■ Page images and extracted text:
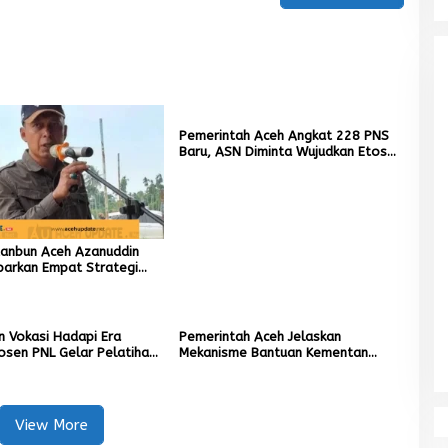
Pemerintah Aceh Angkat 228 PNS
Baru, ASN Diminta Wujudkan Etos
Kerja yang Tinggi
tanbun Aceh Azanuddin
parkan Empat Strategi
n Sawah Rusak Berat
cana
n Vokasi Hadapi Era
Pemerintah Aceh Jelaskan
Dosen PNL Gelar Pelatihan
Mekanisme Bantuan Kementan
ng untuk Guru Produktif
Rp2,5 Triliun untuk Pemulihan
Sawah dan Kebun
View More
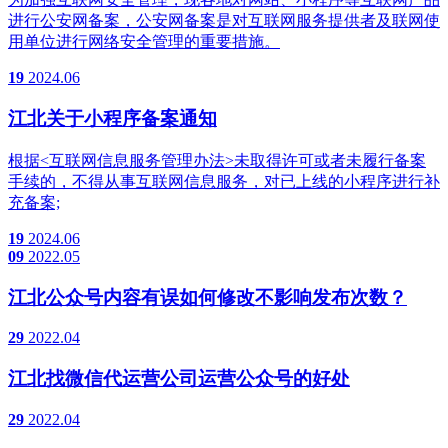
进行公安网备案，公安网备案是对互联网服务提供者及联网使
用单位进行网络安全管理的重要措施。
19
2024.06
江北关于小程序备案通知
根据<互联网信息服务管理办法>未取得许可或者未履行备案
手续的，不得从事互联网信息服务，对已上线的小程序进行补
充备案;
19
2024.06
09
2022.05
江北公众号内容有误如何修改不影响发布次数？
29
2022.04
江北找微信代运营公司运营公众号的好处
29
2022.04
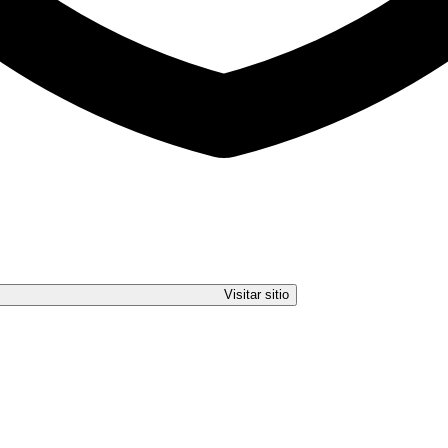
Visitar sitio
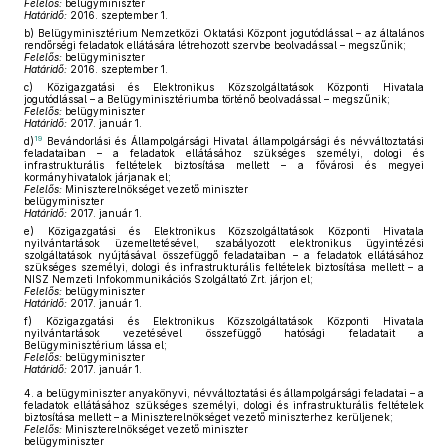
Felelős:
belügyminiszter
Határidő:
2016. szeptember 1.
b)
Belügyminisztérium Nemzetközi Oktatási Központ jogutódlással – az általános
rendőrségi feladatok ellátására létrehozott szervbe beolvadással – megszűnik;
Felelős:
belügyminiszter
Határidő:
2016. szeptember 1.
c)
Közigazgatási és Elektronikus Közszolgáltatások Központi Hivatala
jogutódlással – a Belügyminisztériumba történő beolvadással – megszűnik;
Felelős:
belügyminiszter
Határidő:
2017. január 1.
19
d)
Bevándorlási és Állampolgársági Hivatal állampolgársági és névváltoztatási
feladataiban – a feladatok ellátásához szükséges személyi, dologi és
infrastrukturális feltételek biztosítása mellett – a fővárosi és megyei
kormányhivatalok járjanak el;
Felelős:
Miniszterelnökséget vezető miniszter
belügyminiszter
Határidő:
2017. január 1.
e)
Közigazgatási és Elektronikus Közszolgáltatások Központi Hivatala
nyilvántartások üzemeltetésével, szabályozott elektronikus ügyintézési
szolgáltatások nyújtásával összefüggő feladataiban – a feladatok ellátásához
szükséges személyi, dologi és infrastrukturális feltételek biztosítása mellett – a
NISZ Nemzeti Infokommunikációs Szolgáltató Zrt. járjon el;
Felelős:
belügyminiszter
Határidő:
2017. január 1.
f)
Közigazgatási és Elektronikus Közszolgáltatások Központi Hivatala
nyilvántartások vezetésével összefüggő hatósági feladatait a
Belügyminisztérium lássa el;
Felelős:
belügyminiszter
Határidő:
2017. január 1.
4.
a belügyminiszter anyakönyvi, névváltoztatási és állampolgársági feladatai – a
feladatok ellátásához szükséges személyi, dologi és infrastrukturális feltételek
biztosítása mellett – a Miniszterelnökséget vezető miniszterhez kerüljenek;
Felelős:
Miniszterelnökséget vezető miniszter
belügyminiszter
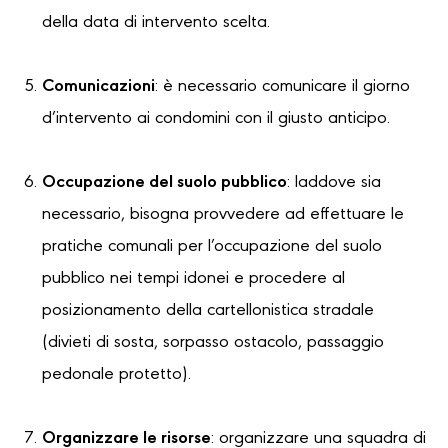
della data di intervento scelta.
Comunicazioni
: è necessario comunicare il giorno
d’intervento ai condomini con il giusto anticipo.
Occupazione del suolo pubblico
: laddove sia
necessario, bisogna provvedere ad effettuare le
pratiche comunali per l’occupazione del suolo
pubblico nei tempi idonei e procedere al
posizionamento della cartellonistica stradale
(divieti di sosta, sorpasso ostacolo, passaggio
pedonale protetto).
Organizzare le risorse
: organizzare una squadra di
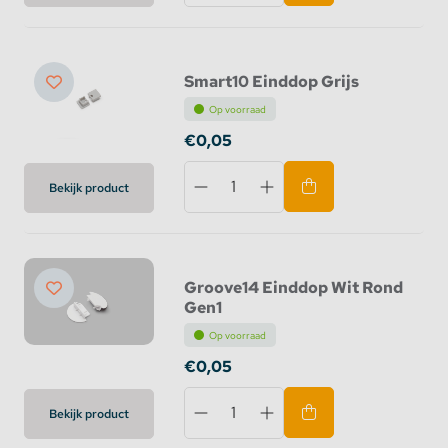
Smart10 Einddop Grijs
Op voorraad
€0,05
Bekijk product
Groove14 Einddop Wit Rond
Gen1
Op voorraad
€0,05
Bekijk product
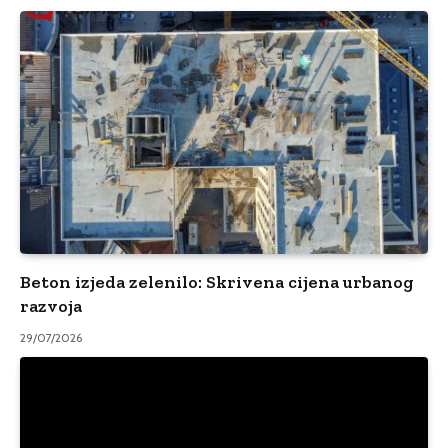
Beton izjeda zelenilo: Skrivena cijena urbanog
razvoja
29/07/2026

■ What needs to be done:
A single number is expected: how many lines in the entries contain "intervento".

■ Exercise response:
2